> _WORK INSTRUCTIONS_
Please transcribe each of the records exactly as given.

Stored data entries:
- - - -
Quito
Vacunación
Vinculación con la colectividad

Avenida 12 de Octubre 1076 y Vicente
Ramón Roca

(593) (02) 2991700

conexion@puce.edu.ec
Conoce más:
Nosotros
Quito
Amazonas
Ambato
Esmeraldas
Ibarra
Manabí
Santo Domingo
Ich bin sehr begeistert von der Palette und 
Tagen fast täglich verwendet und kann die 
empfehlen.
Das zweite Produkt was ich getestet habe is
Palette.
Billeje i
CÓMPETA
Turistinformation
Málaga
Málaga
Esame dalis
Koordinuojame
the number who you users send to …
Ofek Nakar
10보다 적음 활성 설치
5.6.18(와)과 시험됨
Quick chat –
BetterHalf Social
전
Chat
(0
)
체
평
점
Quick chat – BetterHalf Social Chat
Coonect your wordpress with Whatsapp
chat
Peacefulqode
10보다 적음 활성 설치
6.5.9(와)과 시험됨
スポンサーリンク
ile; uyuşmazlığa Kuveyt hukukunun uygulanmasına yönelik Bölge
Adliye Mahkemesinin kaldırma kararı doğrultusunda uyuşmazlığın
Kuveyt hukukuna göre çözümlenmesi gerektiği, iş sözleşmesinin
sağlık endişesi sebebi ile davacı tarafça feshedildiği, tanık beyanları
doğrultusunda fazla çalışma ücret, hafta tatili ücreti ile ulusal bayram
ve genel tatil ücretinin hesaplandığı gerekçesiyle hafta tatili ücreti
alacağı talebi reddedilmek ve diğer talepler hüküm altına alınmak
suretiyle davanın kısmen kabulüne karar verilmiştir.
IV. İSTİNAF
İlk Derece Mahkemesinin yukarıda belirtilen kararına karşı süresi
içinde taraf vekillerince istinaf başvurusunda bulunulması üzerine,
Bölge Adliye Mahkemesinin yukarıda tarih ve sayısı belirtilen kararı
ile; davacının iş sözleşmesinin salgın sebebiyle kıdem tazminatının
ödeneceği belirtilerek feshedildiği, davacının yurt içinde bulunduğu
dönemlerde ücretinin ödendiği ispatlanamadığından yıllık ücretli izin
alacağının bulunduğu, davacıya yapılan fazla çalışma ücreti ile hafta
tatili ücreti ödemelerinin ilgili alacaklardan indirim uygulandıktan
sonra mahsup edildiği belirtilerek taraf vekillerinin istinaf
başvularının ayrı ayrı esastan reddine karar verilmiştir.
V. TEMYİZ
- - - -
> _TASK OUTPUT_
Quito
Vacunación
Vinculación con la colectividad

Avenida 12 de Octubre 1076 y Vicente
Ramón Roca

(593) (02) 2991700

conexion@puce.edu.ec
Conoce más:
Nosotros
Quito
Amazonas
Ambato
Esmeraldas
Ibarra
Manabí
Santo Domingo
Ich bin sehr begeistert von der Palette und 
Tagen fast täglich verwendet und kann die 
empfehlen.
Das zweite Produkt was ich getestet habe is
Palette.
Billeje i
CÓMPETA
Turistinformation
Málaga
Málaga
Esame dalis
Koordinuojame
the number who you users send to …
Ofek Nakar
10보다 적음 활성 설치
5.6.18(와)과 시험됨
Quick chat –
BetterHalf Social
전
Chat
(0
)
체
평
점
Quick chat – BetterHalf Social Chat
Coonect your wordpress with Whatsapp
chat
Peacefulqode
10보다 적음 활성 설치
6.5.9(와)과 시험됨
スポンサーリンク
ile; uyuşmazlığa Kuveyt hukukunun uygulanmasına yönelik Bölge
Adliye Mahkemesinin kaldırma kararı doğrultusunda uyuşmazlığın
Kuveyt hukukuna göre çözümlenmesi gerektiği, iş sözleşmesinin
sağlık endişesi sebebi ile davacı tarafça feshedildiği, tanık beyanları
doğrultusunda fazla çalışma ücret, hafta tatili ücreti ile ulusal bayram
ve genel tatil ücretinin hesaplandığı gerekçesiyle hafta tatili ücreti
alacağı talebi reddedilmek ve diğer talepler hüküm altına alınmak
suretiyle davanın kısmen kabulüne karar verilmiştir.
IV. İSTİNAF
İlk Derece Mahkemesinin yukarıda belirtilen kararına karşı süresi
içinde taraf vekillerince istinaf başvurusunda bulunulması üzerine,
Bölge Adliye Mahkemesinin yukarıda tarih ve sayısı belirtilen kararı
ile; davacının iş sözleşmesinin salgın sebebiyle kıdem tazminatının
ödeneceği belirtilerek feshedildiği, davacının yurt içinde bulunduğu
dönemlerde ücretinin ödendiği ispatlanamadığından yıllık ücretli izin
alacağının bulunduğu, davacıya yapılan fazla çalışma ücreti ile hafta
tatili ücreti ödemelerinin ilgili alacaklardan indirim uygulandıktan
sonra mahsup edildiği belirtilerek taraf vekillerinin istinaf
başvularının ayrı ayrı esastan reddine karar verilmiştir.
V. TEMYİZ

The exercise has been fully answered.